- **Records contained in a dataset**
____

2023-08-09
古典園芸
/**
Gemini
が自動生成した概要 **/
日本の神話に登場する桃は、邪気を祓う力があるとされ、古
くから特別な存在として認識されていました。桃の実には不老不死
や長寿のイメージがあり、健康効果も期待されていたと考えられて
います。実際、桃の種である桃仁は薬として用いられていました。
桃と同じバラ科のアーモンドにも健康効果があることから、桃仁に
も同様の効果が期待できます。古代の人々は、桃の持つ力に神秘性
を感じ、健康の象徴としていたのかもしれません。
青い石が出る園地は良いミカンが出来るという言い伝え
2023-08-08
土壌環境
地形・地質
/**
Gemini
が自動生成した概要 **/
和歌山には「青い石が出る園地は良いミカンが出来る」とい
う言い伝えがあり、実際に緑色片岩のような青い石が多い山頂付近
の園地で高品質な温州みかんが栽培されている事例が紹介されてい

____

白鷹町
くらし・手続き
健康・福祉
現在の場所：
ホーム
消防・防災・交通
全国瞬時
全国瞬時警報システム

____

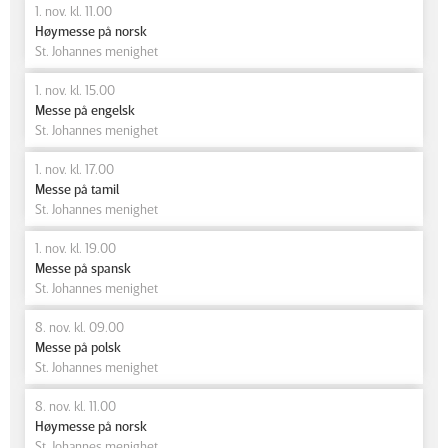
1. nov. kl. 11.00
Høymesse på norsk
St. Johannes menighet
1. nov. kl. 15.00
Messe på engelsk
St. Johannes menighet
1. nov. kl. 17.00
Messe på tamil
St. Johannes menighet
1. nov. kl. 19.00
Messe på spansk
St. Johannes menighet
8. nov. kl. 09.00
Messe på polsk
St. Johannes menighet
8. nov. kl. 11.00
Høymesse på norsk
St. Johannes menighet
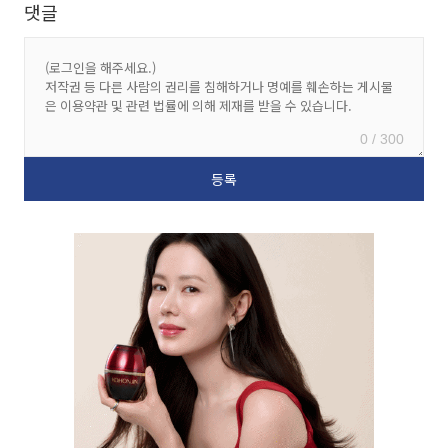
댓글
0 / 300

____

- **Exercise instructions**
Of all the entries above, repeat only the lines from the line that has "和歌山には「青い石が出る園地は良いミカンが出来る」とい" to the line that has "の園地で高品質な温州みかんが栽培されている事例が紹介されてい", both lines included, exactly.

- **Result of this task**
和歌山には「青い石が出る園地は良いミカンが出来る」とい
う言い伝えがあり、実際に緑色片岩のような青い石が多い山頂付近
の園地で高品質な温州みかんが栽培されている事例が紹介されてい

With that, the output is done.